Why is it that we often feel most anxious or guilty or defeated or depressed or blah first thing in the morning?
I wonder if, sometimes, it’s because all we have in the morning is yesterday’s mistakes.
“Why did I say that?!”
“I can’t believe I did that!”
“I can’t believe I gave in to that temptation…again.”
“I can’t believe I spent that much time scrolling Instagram last night.”
“That was a waste of money.”
“I wish I wouldn’t have watched that show.”
“Ugh! I forgot to ______, again.”
“Haven’t got to that yet, or that, or that…or that…or that…or that!”
“I just can’t seem to keep up at work.”
“The finances are still a mess.”
“The house is still a mess.”
“My life is still a mess.”
“(fill in your failure de jour)”
Yesterday’s failures and folly crowd around us at the foot of the bed, or just outside the shower. And crowding in just behind them are the failures and procrastinations from the last 3-6 months. A great crowd of witnesses to your worthlessness.
We wake up and the weights and sins and burdens are right there waiting to pile on. And we don’t yet have today’s activity yet to help shake them off, or counterbalance them. (Is jumping into the spin class of anxiety an attempt to feel like we’re “doing something about it”?)
If this crowd doesn’t disperse for you until the busyness and productivity of the day gets going, then that’s just the problem.
Our early morning burdens can be a set up for the soul twisting effects of self-justification. We contort ourselves to get a glimpse of our “good side” in the mirror of our self-reflection. We bend over backwards to shift the blame. We scramble to leave our guilt and regrets in the dust. Or, we beat ourselves up and hope the self-flagellation salves our guilty conscience. We have so much to prove, so much to lose. No wonder we’re so tired and weary.
Perhaps these burdensome early morning moments are ordained by God to teach you the gospel. Perhaps a big part of our problem is that we don’t face our first moments like Christians. We face them like everyone else who is trying their best to shake off and outrun and fight off their burdens and failures.
But it’s not our battle to fight.
Our early morning burdens are a set-up to strengthen us by means of justification by faith.
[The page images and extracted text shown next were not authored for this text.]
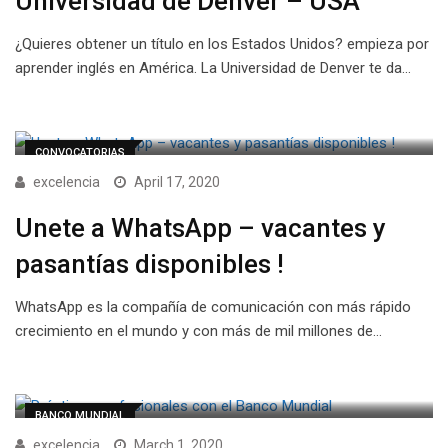
Universidad de Denver – USA
¿Quieres obtener un título en los Estados Unidos? empieza por
aprender inglés en América. La Universidad de Denver te da…
CONVOCATORIAS
excelencia
April 17, 2020
Unete a WhatsApp – vacantes y
pasantías disponibles !
WhatsApp es la compañía de comunicación con más rápido
crecimiento en el mundo y con más de mil millones de…
BANCO MUNDIAL
excelencia
March 1, 2020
Believing the gospel is the early morning exercise routine we all need, every morning.
What if we woke up and worked on tuning our hearts to believe, and then sing, this gospel grace? (Don’t let the familiarity of the words dull you to their power.)
Rock of Ages, cleft for me,
Let me hide myself in Thee;
Let the water and the blood,
From Thy riven side which flowed,
Be of sin the double cure,
Save me from its guilt and power.
Not the labor of my hands
Can fulfill Thy law’s demands;
Could my zeal no respite know,
Could my tears forever flow,
All could never sin erase,
Thou must save, and save by grace.
Nothing in my hands I bring,
Simply to Thy cross I cling;
Naked, come to Thee for dress,
Helpless, look to Thee for grace:
Foul, I to the fountain fly,
Wash me, Savior, or I die.
What might happen if you read (sung?) those lyrics and then Matthew 11:28-30 and Lamentations 3:21-25 first thing every morning for a month?
Matthew 11:28-30 Come to me, all who labor and are heavy laden, and I will give you rest. Take my yoke upon you, and learn from me, for I am gentle and lowly in heart, and you will find rest for your souls. For my yoke is easy, and my burden is light."
Lamentations 3:21-25 But this I call to mind, and therefore I have hope: The steadfast love of the LORD never ceases; his mercies never come to an end; they are new every morning; great is your faithfulness. "The LORD is my portion," says my soul, "therefore I will hope in him." The LORD is good to those who wait for him, to the soul who seeks him.
Your God and Savior says that his mercies are new every morning. He doesn’t say that his favor is available to the high achievers and winners.
Our hands that are empty of activity in the early am (even if they are full of failures and regrets and burdens), can remind us that “Nothing in my hands I bring, simply to the cross I cling.” That’s how we began this race of faith when we woke from our spiritual stupor and saw the glory of Jesus, our rest-giving redeemer. That’s how we make progress in the race as we wake each morning in need of fresh mercy. And that’s how we will faithfully finish the course, eyes fixed on the pioneer and perfecter of our faith.